DATA TO PROCESS below:

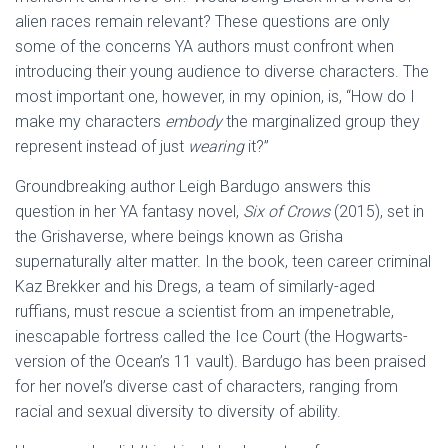
alien races remain relevant? These questions are only
some of the concerns YA authors must confront when
introducing their young audience to diverse characters. The
most important one, however, in my opinion, is, “How do I
make my characters
embody
the marginalized group they
represent instead of just
wearing
it?”
Groundbreaking author Leigh Bardugo answers this
question in her YA fantasy novel,
Six of Crows
(2015), set in
the Grishaverse, where beings known as Grisha
supernaturally alter matter. In the book, teen career criminal
Kaz Brekker and his Dregs, a team of similarly-aged
ruffians, must rescue a scientist from an impenetrable,
inescapable fortress called the Ice Court (the Hogwarts-
version of the Ocean’s 11 vault). Bardugo has been praised
for her novel’s diverse cast of characters, ranging from
racial and sexual diversity to diversity of ability.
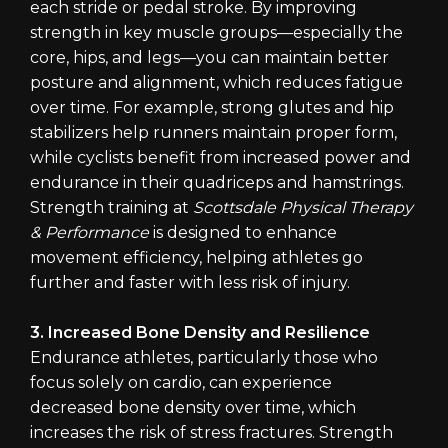
each stride or pedal stroke. By improving
strength in key muscle groups—especially the
core, hips, and legs—you can maintain better
posture and alignment, which reduces fatigue
over time. For example, strong glutes and hip
stabilizers help runners maintain proper form,
while cyclists benefit from increased power and
endurance in their quadriceps and hamstrings.
Strength training at
Scottsdale Physical Therapy
& Performance
is designed to enhance
movement efficiency, helping athletes go
further and faster with less risk of injury.
3. Increased Bone Density and Resilience
Endurance athletes, particularly those who
focus solely on cardio, can experience
decreased bone density over time, which
increases the risk of stress fractures. Strength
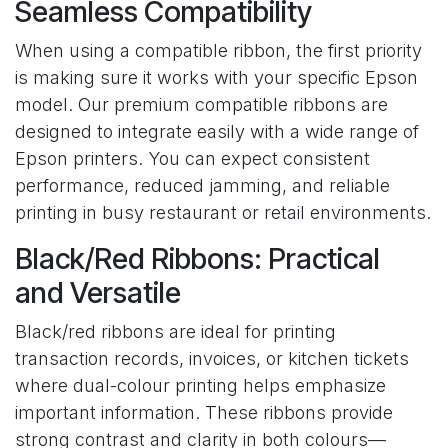
Seamless Compatibility
When using a compatible ribbon, the first priority
is making sure it works with your specific Epson
model. Our premium compatible ribbons are
designed to integrate easily with a wide range of
Epson printers. You can expect consistent
performance, reduced jamming, and reliable
printing in busy restaurant or retail environments.
Black/Red Ribbons: Practical
and Versatile
Black/red ribbons are ideal for printing
transaction records, invoices, or kitchen tickets
where dual-colour printing helps emphasize
important information. These ribbons provide
strong contrast and clarity in both colours—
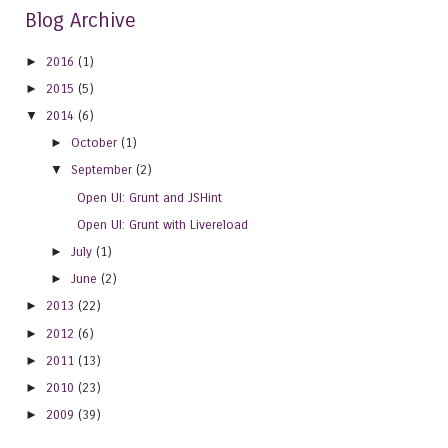
Blog Archive
►
2016
(1)
►
2015
(5)
▼
2014
(6)
►
October
(1)
▼
September
(2)
Open UI: Grunt and JSHint
Open UI: Grunt with Livereload
►
July
(1)
►
June
(2)
►
2013
(22)
►
2012
(6)
►
2011
(13)
►
2010
(23)
►
2009
(39)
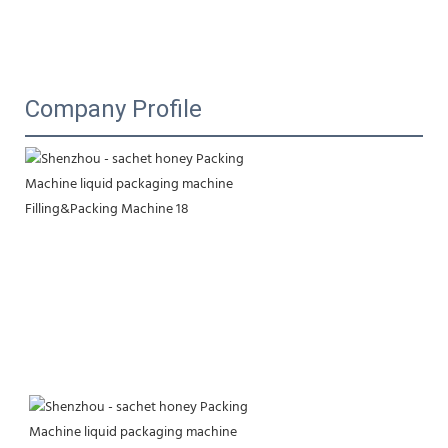
Company Profile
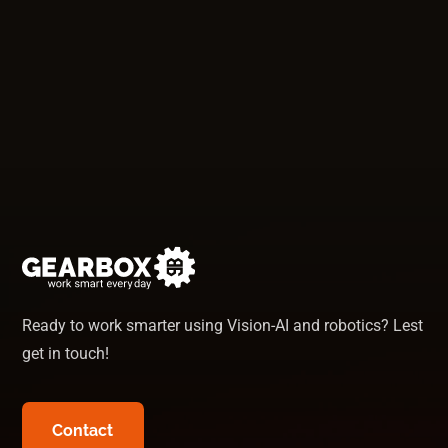
Thomas
-
Sales Manager
Ready to work smarter using Vision-AI and robotics? Lest
get in touch!
Contact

End of DATA TO PROCESS.

> [TASK ITEM]
A complete answer gives every line of the records holding "maintain".

> [ANSWER BOX]
core, hips, and legs—you can maintain better
stabilizers help runners maintain proper form,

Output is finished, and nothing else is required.